When I arrived in Atar, a town in the Adrar region in the central-north of Mauritania, I was determined to tour the desert. I was fortunate to meet a reliable, experienced, and friendly guide right after I arrived, and the next afternoon, after a visit to the oasis of Terjit, we were on the way. When we had visited the ancient desert town of Chinguetti, our camel driver was waiting for us at the outskirts of town. Our bags, food and water were tied to the camels; we would walk the deserts ourselves. It was already hot when we started walking up and down the sand dunes. Quite soon, Chinguetti had disappeared behind us, and we were surrounded by an ocean of sand. I marveled at the shapes of the dunes, the colours, the views. I was amazed to find a myriad of life on the sand: beetles, plants, grass, shrubbery, insects, hares, birds: the desert turned out to be full of life. At the same time, I was impressed by the resilience of these creatures; the dry and hot desert landscape seemed inhospitable to my human logic. I was happy that, after hiking the dunes for a couple of hours, we found a shaded place where the luggage was taken off the camels, who happily roamed the desert, while we prepared lunch and had a rest under a tree. The camel driver cut meat in strips, which were hung on the sharp branches of an acacia tree. It took the camel driver more than half an hour to find the camels again, and then we were on our way again. We crossed a zone with particularly high sand dunes before sunset, when we had views of a small oasis settlement below. Our place for the night.

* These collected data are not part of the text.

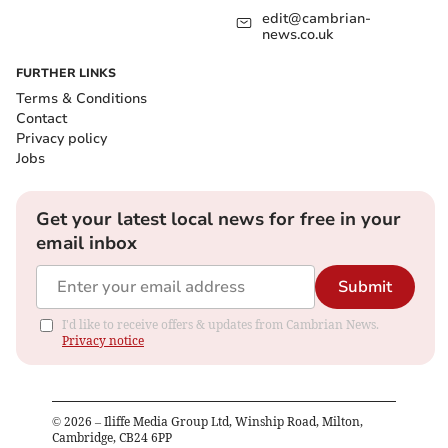
edit@cambrian-
news.co.uk
FURTHER LINKS
Terms & Conditions
Contact
Privacy policy
Jobs
Get your latest local news for free in your
email inbox
Submit
I'd like to receive offers & updates from Cambrian News.
Privacy notice
©
2026
– Iliffe Media Group Ltd, Winship Road, Milton,
Cambridge, CB24 6PP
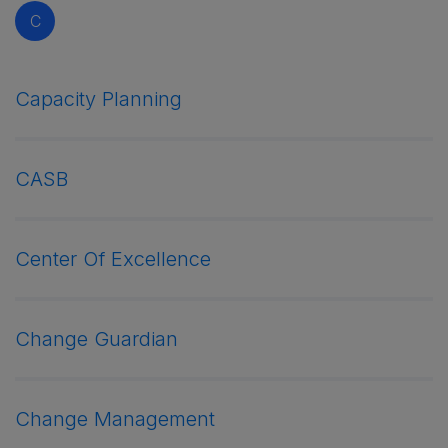
C
Capacity Planning
CASB
Center Of Excellence
Change Guardian
Change Management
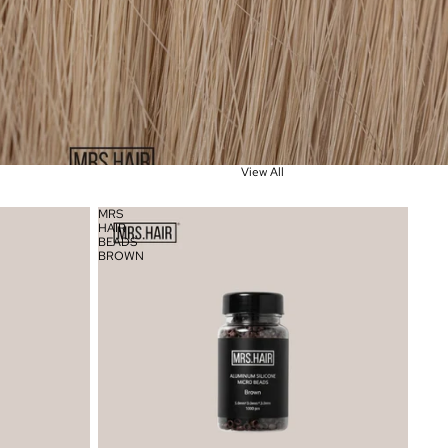
View All
MRS
HAIR
BEADS
BROWN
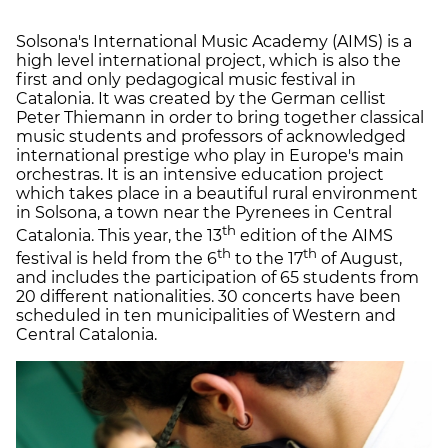
Solsona's International Music Academy (AIMS) is a
high level international project, which is also the
first and only pedagogical music festival in
Catalonia. It was created by the German cellist
Peter Thiemann in order to bring together classical
music students and professors of acknowledged
international prestige who play in Europe's main
orchestras. It is an intensive education project
which takes place in a beautiful rural environment
in Solsona, a town near the Pyrenees in Central
th
Catalonia. This year, the 13
edition of the AIMS
th
th
festival is held from the 6
to the 17
of August,
and includes the participation of 65 students from
20 different nationalities. 30 concerts have been
scheduled in ten municipalities of Western and
Central Catalonia.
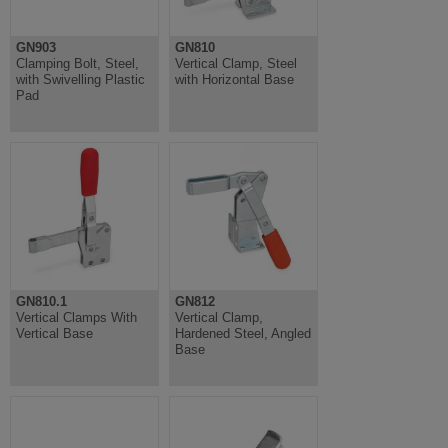
GN903
GN810
Clamping Bolt, Steel,
Vertical Clamp, Steel
with Swivelling Plastic
with Horizontal Base
Pad
GN810.1
GN812
Vertical Clamps With
Vertical Clamp,
Vertical Base
Hardened Steel, Angled
Base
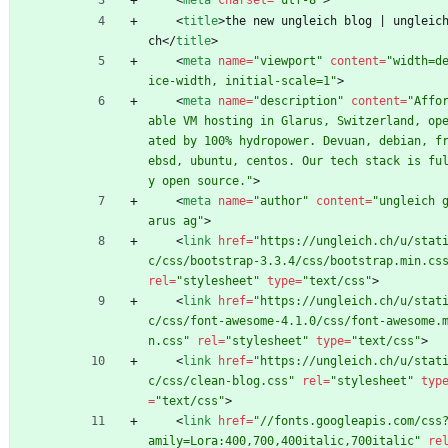
<
meta
charset
=
"utf-8"
>
<
title
>
the new ungleich blog | ungleic
ch
<
/
title
>
<
meta
name
=
"viewport"
content
=
"width=d
ice-width, initial-scale=1"
>
<
meta
name
=
"description"
content
=
"Affo
able VM hosting in Glarus, Switzerland, op
ated by 100% hydropower. Devuan, debian, f
ebsd, ubuntu, centos. Our tech stack is fu
y open source."
>
<
meta
name
=
"author"
content
=
"ungleich 
arus ag"
>
<
link
href
=
"https://ungleich.ch/u/stat
c/css/bootstrap-3.3.4/css/bootstrap.min.cs
rel
=
"stylesheet"
type
=
"text/css"
>
<
link
href
=
"https://ungleich.ch/u/stat
c/css/font-awesome-4.1.0/css/font-awesome.
n.css"
rel
=
"stylesheet"
type
=
"text/css"
>
<
link
href
=
"https://ungleich.ch/u/stat
c/css/clean-blog.css"
rel
=
"stylesheet"
typ
=
"text/css"
>
<
link
href
=
"//fonts.googleapis.com/css
amily=Lora:400,700,400italic,700italic"
re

Sleeping on the sand turned out to be great; lying on our backs, the dazzling star-studded sky overhead seemed endless, and the shooting stars more than we could think of wishes to make. In the morning, the camel driver found a scorpion under the goat skin which had been his cover. The next days, I would get used to the rhythm of the desert: walk a few hours in the morning, then, lunch and siesta, and a few more hours walk in the evening. We discovered the different faces of the desert: patches of white sand with acacia trees, and flat areas with black gravel, ancient lakes, surrounded by orange sand dunes. We found a wadi with a water source, which was the only place we could wash ourselves during the entire trek. We found several viper eggs - the baby snake already gone. We found areas with butterflies, and in the evening, the sun cast longer and longer shadows of the camels on the sand below. We saw a herd of goats, roaming the Sahara with their shepherd. We spent the night in a different place every night, and had nights without a breeze, and one with a strong wind which had us covered in sand when we woke up.
One of the most remarkable mornings started without any wind, but after one hour, a breeze which had been a welcome provider of cool air, had developed into a storm. Then, suddenly, we came across a pool at the foot of a sand dune. We put up a tent, had a sandy lunch sitting on camel and donkey dung, and the guide and me had a dip in the cool water when the wind had died down a little. My guides sometimes made me laugh, when they walked up a high sand dune, holding their cellphones in the air to see if they could find a network and talk to their wives. It reminded me that, even though it looked like we were far away from civilization, the modern world was around the corner, invisible. The sky was hazy, and the light terrible, when we hiked back towards Chinguetti. Small trees stood at the foot of sand dunes, and I continued to walk the ridge of the sand dunes until the sun set and we set up our last camp. Fortunately, the moon was nearly full: when we were chatting after dinner, the guide suddenly warned me to go away, and I was alarmed by the urgency in his voice. A big scorpion was walking right next to me, and I was just in time to roll off my mattress into the sand. When we finally returned to Chinguetti, it was time to get our stuff from the camels, and bid our camel driver farewell; after four fantastic days in the desert, we were to continue our journey to Ouadane, yet another desert town in the region. But the images of the rich diversity of the desert will stick to our memory.